Requirement » Scan the records below and copy every line that contains the string "tgvv".

Material shown »
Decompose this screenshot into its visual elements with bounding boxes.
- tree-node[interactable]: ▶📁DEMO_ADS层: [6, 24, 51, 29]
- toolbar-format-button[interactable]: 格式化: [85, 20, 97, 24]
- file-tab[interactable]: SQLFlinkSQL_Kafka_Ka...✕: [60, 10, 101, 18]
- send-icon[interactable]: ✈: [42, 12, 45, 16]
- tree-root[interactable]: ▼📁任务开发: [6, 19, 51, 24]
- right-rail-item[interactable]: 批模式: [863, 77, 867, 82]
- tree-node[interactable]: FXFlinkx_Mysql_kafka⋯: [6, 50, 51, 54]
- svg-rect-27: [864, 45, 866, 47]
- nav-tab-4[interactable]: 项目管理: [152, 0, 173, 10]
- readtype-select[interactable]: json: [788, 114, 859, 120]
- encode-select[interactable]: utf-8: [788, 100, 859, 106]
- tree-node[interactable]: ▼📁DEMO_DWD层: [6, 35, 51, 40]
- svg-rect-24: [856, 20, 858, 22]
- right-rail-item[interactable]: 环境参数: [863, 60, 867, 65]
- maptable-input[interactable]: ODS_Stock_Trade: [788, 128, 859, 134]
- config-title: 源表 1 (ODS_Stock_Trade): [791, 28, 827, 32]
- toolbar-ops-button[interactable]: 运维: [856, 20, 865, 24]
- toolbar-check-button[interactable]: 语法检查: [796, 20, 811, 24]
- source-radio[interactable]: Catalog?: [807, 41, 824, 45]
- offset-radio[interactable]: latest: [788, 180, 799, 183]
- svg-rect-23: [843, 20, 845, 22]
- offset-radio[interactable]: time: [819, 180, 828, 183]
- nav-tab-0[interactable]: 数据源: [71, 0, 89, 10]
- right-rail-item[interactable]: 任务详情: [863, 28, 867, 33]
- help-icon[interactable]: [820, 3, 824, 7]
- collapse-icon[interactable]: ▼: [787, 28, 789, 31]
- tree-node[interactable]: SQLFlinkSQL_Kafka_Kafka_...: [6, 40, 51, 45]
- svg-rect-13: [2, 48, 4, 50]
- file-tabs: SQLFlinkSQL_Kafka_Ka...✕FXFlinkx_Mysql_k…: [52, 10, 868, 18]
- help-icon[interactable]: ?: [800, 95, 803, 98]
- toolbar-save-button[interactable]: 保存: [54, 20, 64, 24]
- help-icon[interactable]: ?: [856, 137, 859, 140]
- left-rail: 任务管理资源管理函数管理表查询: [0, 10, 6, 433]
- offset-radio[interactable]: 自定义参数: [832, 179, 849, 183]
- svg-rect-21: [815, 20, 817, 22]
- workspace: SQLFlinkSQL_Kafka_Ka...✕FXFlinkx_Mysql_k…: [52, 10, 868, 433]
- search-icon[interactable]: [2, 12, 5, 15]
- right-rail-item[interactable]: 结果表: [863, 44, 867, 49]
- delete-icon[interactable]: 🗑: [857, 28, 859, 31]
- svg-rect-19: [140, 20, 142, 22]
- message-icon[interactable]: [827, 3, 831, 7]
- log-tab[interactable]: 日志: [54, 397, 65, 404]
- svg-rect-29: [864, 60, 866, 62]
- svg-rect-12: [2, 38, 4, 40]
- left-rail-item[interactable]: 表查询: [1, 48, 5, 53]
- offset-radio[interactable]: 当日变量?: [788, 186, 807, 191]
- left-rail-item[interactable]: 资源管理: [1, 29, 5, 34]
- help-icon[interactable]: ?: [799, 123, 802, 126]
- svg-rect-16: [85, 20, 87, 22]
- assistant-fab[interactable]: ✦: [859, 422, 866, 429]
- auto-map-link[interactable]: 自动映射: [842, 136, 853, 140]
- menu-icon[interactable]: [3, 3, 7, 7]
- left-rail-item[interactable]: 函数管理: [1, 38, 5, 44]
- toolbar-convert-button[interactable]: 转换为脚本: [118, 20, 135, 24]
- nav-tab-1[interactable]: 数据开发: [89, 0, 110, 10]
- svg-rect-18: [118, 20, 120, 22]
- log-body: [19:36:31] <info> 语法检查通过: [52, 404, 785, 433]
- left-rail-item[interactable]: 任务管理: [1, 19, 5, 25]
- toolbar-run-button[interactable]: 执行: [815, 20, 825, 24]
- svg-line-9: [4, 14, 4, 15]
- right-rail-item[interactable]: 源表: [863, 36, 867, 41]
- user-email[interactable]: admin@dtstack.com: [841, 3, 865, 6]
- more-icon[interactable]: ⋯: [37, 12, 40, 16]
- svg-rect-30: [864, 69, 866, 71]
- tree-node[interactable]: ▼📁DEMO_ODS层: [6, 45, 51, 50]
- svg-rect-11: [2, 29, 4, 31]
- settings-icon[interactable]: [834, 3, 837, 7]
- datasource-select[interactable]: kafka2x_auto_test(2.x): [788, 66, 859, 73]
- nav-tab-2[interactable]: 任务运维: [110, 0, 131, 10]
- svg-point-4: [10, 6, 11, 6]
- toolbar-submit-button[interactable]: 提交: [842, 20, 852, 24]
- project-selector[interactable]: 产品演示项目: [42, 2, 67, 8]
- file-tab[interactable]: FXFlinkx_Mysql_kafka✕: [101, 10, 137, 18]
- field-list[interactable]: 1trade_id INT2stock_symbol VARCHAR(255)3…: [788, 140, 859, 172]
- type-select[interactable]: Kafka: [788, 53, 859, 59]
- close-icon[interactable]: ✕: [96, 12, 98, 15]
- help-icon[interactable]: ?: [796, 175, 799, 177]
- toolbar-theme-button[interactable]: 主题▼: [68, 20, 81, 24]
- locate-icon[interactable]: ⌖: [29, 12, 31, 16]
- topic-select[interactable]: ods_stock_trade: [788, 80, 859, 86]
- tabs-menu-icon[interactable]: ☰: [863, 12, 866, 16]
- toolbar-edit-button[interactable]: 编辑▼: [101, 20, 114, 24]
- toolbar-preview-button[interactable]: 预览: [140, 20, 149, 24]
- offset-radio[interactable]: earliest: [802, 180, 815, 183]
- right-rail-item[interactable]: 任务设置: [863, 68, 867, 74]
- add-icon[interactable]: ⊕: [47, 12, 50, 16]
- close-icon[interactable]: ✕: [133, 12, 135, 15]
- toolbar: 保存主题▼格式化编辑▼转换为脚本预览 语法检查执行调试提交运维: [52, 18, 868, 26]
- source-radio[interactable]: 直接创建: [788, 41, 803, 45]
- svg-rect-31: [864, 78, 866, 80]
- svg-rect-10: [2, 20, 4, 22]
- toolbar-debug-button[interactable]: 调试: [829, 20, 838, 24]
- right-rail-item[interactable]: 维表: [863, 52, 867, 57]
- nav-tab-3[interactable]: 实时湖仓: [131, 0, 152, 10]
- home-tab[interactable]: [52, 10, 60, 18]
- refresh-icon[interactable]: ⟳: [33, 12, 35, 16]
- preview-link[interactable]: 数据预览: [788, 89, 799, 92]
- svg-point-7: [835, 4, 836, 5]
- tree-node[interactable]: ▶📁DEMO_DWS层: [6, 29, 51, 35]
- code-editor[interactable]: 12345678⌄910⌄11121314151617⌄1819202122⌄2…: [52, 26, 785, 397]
==
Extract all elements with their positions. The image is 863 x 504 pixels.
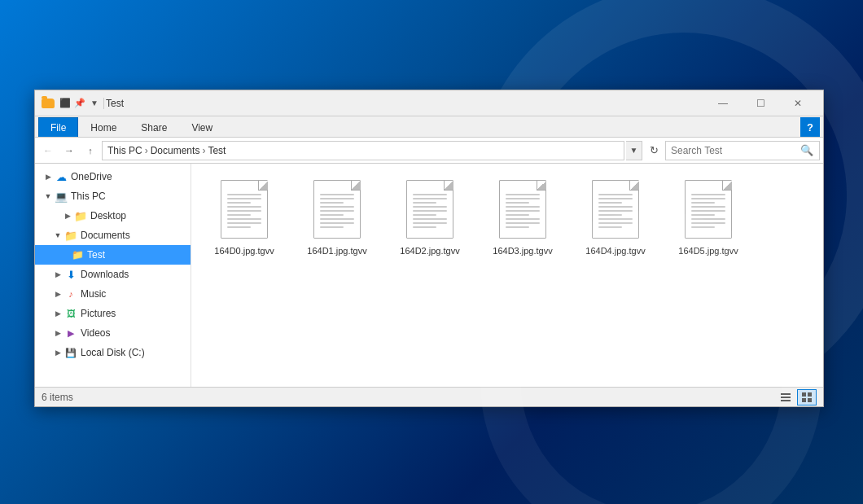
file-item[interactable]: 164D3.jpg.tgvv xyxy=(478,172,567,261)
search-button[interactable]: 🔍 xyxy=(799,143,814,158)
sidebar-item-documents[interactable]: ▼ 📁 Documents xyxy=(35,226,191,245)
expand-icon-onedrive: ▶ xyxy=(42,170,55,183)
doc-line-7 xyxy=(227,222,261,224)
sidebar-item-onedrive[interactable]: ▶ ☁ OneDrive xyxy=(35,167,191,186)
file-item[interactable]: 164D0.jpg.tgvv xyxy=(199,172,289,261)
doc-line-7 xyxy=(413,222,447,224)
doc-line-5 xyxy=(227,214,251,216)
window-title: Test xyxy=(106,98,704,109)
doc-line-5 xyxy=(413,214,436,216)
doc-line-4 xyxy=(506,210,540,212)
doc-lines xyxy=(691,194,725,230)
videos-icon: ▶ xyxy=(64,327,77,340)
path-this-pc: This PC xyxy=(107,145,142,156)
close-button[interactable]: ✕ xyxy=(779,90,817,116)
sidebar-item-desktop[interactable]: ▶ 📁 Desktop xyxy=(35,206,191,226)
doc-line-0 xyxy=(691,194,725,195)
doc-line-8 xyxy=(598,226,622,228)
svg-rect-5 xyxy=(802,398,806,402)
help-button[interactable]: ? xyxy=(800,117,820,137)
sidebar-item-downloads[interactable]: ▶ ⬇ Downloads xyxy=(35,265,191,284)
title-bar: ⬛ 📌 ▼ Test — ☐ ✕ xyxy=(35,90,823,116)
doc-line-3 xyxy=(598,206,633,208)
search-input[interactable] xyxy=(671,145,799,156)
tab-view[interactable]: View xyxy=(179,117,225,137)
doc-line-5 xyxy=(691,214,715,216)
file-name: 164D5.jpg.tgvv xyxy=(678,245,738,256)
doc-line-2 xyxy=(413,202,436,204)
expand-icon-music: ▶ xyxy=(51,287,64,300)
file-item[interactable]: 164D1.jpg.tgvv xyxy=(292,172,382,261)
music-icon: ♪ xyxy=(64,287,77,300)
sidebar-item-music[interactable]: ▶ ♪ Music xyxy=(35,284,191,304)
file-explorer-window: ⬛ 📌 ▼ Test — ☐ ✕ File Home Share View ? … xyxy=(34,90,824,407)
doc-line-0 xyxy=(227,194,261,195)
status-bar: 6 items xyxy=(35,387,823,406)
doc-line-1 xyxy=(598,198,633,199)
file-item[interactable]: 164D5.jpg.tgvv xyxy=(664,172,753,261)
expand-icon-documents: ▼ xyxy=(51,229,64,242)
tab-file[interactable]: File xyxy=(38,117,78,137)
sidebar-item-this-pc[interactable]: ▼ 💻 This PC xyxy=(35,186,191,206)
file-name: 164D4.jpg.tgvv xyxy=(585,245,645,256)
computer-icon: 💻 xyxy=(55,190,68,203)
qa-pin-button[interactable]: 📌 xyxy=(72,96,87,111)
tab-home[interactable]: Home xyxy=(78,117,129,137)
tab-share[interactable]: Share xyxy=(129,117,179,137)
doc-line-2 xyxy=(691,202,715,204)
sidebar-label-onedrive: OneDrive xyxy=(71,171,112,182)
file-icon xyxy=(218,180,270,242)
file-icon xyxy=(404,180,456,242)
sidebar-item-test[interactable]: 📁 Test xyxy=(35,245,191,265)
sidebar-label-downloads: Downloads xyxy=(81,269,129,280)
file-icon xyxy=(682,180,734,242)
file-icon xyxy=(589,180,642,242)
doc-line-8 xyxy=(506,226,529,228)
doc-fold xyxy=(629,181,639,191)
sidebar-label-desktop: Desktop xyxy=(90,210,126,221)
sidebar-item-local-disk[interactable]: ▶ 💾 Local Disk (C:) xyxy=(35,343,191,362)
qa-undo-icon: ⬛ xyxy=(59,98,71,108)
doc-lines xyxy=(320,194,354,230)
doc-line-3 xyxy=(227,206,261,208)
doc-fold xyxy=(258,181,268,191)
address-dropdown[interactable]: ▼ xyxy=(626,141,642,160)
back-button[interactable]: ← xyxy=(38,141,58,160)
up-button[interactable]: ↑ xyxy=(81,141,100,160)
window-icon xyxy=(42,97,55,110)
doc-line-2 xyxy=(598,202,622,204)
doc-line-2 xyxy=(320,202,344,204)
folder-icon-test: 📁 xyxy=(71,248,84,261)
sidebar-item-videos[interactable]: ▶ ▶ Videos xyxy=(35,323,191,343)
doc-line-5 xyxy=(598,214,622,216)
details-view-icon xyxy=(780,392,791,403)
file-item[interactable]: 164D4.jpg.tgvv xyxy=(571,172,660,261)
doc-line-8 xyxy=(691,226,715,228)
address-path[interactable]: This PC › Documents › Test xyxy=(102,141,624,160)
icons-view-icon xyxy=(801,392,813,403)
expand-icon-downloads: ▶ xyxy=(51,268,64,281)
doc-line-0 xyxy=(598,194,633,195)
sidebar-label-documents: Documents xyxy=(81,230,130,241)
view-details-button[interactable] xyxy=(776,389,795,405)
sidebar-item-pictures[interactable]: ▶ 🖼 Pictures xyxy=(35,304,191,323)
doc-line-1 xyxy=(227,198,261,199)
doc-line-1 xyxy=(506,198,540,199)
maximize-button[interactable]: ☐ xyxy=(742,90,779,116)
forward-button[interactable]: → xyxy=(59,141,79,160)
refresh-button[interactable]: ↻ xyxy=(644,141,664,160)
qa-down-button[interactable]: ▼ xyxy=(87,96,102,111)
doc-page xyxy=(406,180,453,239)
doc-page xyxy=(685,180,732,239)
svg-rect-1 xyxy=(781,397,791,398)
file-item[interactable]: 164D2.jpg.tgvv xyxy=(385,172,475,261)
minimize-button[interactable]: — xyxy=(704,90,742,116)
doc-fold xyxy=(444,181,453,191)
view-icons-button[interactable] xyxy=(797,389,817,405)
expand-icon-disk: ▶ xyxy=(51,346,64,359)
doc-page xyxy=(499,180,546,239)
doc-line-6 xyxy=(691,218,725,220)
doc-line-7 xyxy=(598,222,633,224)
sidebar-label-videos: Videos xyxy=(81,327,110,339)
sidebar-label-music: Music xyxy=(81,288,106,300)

Your solution »
file-item[interactable]: 164D3.jpg.tgvv xyxy=(478,172,567,261)
file-item[interactable]: 164D0.jpg.tgvv xyxy=(199,172,289,261)
file-name: 164D5.jpg.tgvv xyxy=(678,245,738,256)
file-item[interactable]: 164D1.jpg.tgvv xyxy=(292,172,382,261)
file-item[interactable]: 164D5.jpg.tgvv xyxy=(664,172,753,261)
file-name: 164D4.jpg.tgvv xyxy=(585,245,645,256)
file-item[interactable]: 164D4.jpg.tgvv xyxy=(571,172,660,261)
file-item[interactable]: 164D2.jpg.tgvv xyxy=(385,172,475,261)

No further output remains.